* [Directions] Below are records that should be duplicated exactly, with no image retained.

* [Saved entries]
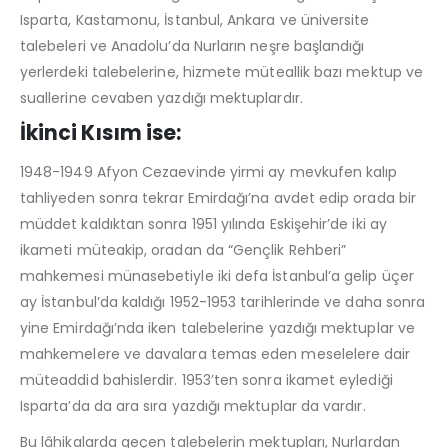
Isparta, Kastamonu, İstanbul, Ankara ve üniversite
talebeleri ve Anadolu’da Nurların neşre başlandığı
yerlerdeki talebelerine, hizmete müteallik bazı mektup ve
suallerine cevaben yazdığı mektuplardır.
İkinci Kısım ise:
1948-1949 Afyon Cezaevinde yirmi ay mevkufen kalıp
tahliyeden sonra tekrar Emirdağı’na avdet edip orada bir
müddet kaldıktan sonra 1951 yılında Eskişehir’de iki ay
ikameti müteakip, oradan da “Gençlik Rehberi”
mahkemesi münasebetiyle iki defa İstanbul’a gelip üçer
ay İstanbul’da kaldığı 1952-1953 tarihlerinde ve daha sonra
yine Emirdağı’nda iken talebelerine yazdığı mektuplar ve
mahkemelere ve davalara temas eden meselelere dair
müteaddid bahislerdir. 1953’ten sonra ikamet eylediği
Isparta’da da ara sıra yazdığı mektuplar da vardır.
Bu lâhikalarda geçen talebelerin mektupları, Nurlardan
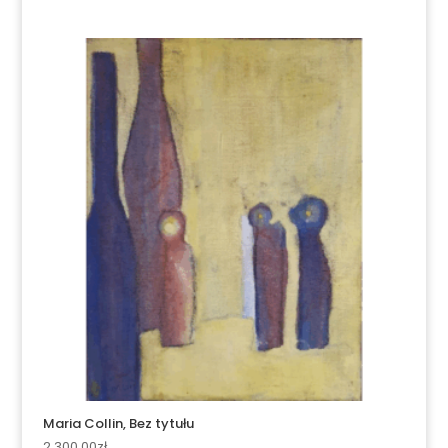
Maria Collin, Bez tytułu
2,300.00
zł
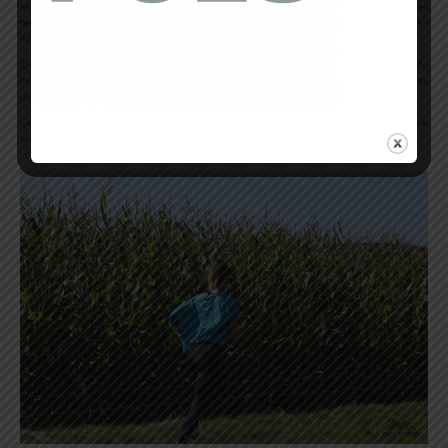
Malgré une très
bonne évacuation de la transpiration,
il ne me convient pas pour des
temps chauds à tempérés. Par contre il sera surement très agréable de le tester en
hiver !
Oui mais alors pourquoi l’associer avec un T Shirt ? Souvent on est plutôt frileux du
haut avant le bas, donc il sera nécessaire d’ajouter un coupe vent ou des manchettes
avec le T Shirt.
Cela pourra peut-être donner des idées à la marque Wakae car ils n’ont pas encore
proposé ce genre de produits.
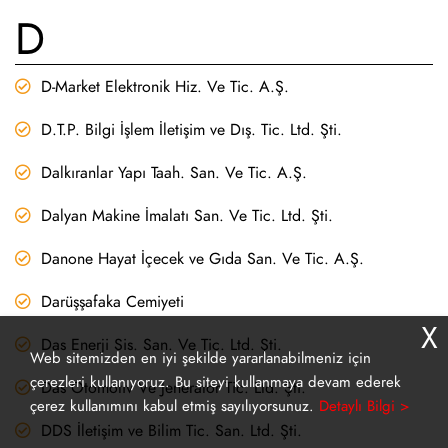
D
D-Market Elektronik Hiz. Ve Tic. A.Ş.
D.T.P. Bilgi İşlem İletişim ve Dış. Tic. Ltd. Şti.
Dalkıranlar Yapı Taah. San. Ve Tic. A.Ş.
Dalyan Makine İmalatı San. Ve Tic. Ltd. Şti.
Danone Hayat İçecek ve Gıda San. Ve Tic. A.Ş.
Darüşşafaka Cemiyeti
X
Das Enerji Sis. San. Ve Tic. Ltd. Şti.
Web sitemizden en iyi şekilde yararlanabilmeniz için
çerezleri kullanıyoruz. Bu siteyi kullanmaya devam ederek
Das Otomotiv Ve Jeneratör Tic. Ltd. Şti.
çerez kullanımını kabul etmiş sayılıyorsunuz.
Detaylı Bilgi >
DDS İletişim ve Bilim Tic. San. Ltd. Şti.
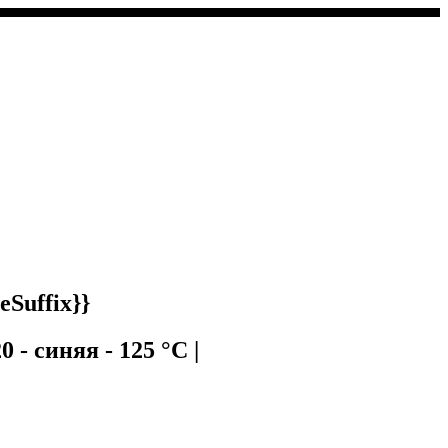
Suffix}}
- синяя - 125 °C |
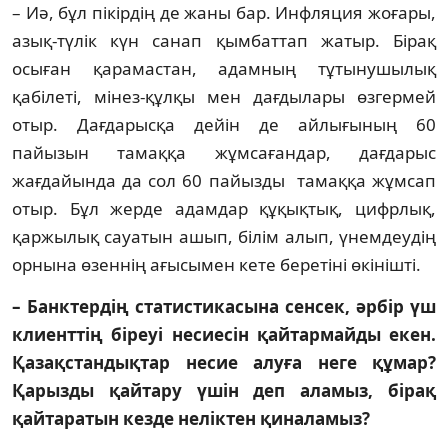
– Иә, бұл пікірдің де жаны бар. Инфляция жо­ғары,
азық-түлік күн санап қымбаттап жа­тыр. Бірақ
осыған қарамастан, адамның тұ­ты­ну­шылық
қабілеті, мінез-құлқы мен дағдылары өз­гермей
отыр. Дағдарысқа дейін де айлы­ғының 60
пайызын тамаққа жұмсағандар, дағ­дарыс
жағдайында да сол 60 пайызды та­мақ­қа жұмсап
отыр. Бұл жерде адамдар құқық­тық, цифрлық,
қаржылық сауатын ашып, білім алып, үнемдеудің
орнына өзеннің ағысымен кете беретіні өкінішті.
– Банктердің статистикасына сенсек, әрбір үш
клиенттің біреуі несиесін қай­тар­майды екен.
Қазақстандықтар несие алу­ға неге құмар?
Қарызды қайтару үшін деп аламыз, бірақ
қайтаратын кезде не­лік­тен қиналамыз?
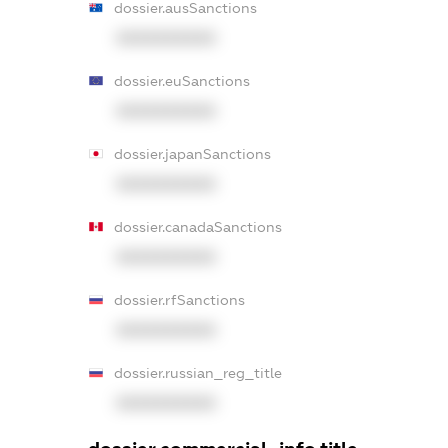
dossier.ausSanctions
XXXXXXXXXX
dossier.euSanctions
XXXXXXXXXX
dossier.japanSanctions
XXXXXXXXXX
dossier.canadaSanctions
XXXXXXXXXX
dossier.rfSanctions
XXXXXXXXXX
dossier.russian_reg_title
XXXXXXXXXX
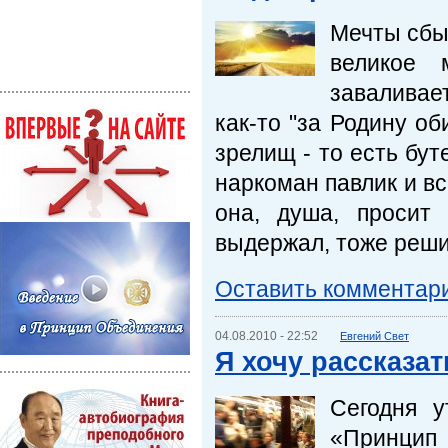
Мечты сбы
великое 
заваливае
как-то "за Родину об
зрелищ - то есть бут
наркоман павлик и вс
она, душа, просит 
выдержал, тоже реши
Оставить комментар
04.08.2010 - 22:52
Евгений Свет
Я хочу рассказа
Сегодня 
«Принцип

* [The completed task]
Isparta, Kastamonu, İstanbul, Ankara ve üniversite
talebeleri ve Anadolu’da Nurların neşre başlandığı
yerlerdeki talebelerine, hizmete müteallik bazı mektup ve
suallerine cevaben yazdığı mektuplardır.
İkinci Kısım ise:
1948-1949 Afyon Cezaevinde yirmi ay mevkufen kalıp
tahliyeden sonra tekrar Emirdağı’na avdet edip orada bir
müddet kaldıktan sonra 1951 yılında Eskişehir’de iki ay
ikameti müteakip, oradan da “Gençlik Rehberi”
mahkemesi münasebetiyle iki defa İstanbul’a gelip üçer
ay İstanbul’da kaldığı 1952-1953 tarihlerinde ve daha sonra
yine Emirdağı’nda iken talebelerine yazdığı mektuplar ve
mahkemelere ve davalara temas eden meselelere dair
müteaddid bahislerdir. 1953’ten sonra ikamet eylediği
Isparta’da da ara sıra yazdığı mektuplar da vardır.
Bu lâhikalarda geçen talebelerin mektupları, Nurlardan
Maria Collin, Bez tytułu
2,300.00
zł
Malgré une très
bonne évacuation de la transpiration,
il ne me convient pas pour des
temps chauds à tempérés. Par contre il sera surement très agréable de le tester en
hiver !
Oui mais alors pourquoi l’associer avec un T Shirt ? Souvent on est plutôt frileux du
haut avant le bas, donc il sera nécessaire d’ajouter un coupe vent ou des manchettes
avec le T Shirt.
Cela pourra peut-être donner des idées à la marque Wakae car ils n’ont pas encore
proposé ce genre de produits.
D
D-Market Elektronik Hiz. Ve Tic. A.Ş.
D.T.P. Bilgi İşlem İletişim ve Dış. Tic. Ltd. Şti.
Dalkıranlar Yapı Taah. San. Ve Tic. A.Ş.
Dalyan Makine İmalatı San. Ve Tic. Ltd. Şti.
Danone Hayat İçecek ve Gıda San. Ve Tic. A.Ş.
Darüşşafaka Cemiyeti
X
Das Enerji Sis. San. Ve Tic. Ltd. Şti.
Web sitemizden en iyi şekilde yararlanabilmeniz için
çerezleri kullanıyoruz. Bu siteyi kullanmaya devam ederek
Das Otomotiv Ve Jeneratör Tic. Ltd. Şti.
çerez kullanımını kabul etmiş sayılıyorsunuz.
Detaylı Bilgi >
DDS İletişim ve Bilim Tic. San. Ltd. Şti.
Suffix}}
- синяя - 125 °C |
– Иә, бұл пікірдің де жаны бар. Инфляция жо­ғары,
азық-түлік күн санап қымбаттап жа­тыр. Бірақ
осыған қарамастан, адамның тұ­ты­ну­шылық
қабілеті, мінез-құлқы мен дағдылары өз­гермей
отыр. Дағдарысқа дейін де айлы­ғының 60
пайызын тамаққа жұмсағандар, дағ­дарыс
жағдайында да сол 60 пайызды та­мақ­қа жұмсап
отыр. Бұл жерде адамдар құқық­тық, цифрлық,
қаржылық сауатын ашып, білім алып, үнемдеудің
орнына өзеннің ағысымен кете беретіні өкінішті.
– Банктердің статистикасына сенсек, әрбір үш
клиенттің біреуі несиесін қай­тар­майды екен.
Қазақстандықтар несие алу­ға неге құмар?
Қарызды қайтару үшін деп аламыз, бірақ
қайтаратын кезде не­лік­тен қиналамыз?
dossier.ausSanctions
XXXXXXXXXX
dossier.euSanctions
XXXXXXXXXX
dossier.japanSanctions
XXXXXXXXXX
dossier.canadaSanctions
XXXXXXXXXX
dossier.rfSanctions
XXXXXXXXXX
dossier.russian_reg_title
XXXXXXXXXX
Мечты сбы
великое 
заваливае
как-то "за Родину об
зрелищ - то есть бут
наркоман павлик и вс
она, душа, просит 
выдержал, тоже реши
Оставить комментар
04.08.2010 - 22:52
Евгений Свет
Я хочу рассказа
Сегодня 
«Принцип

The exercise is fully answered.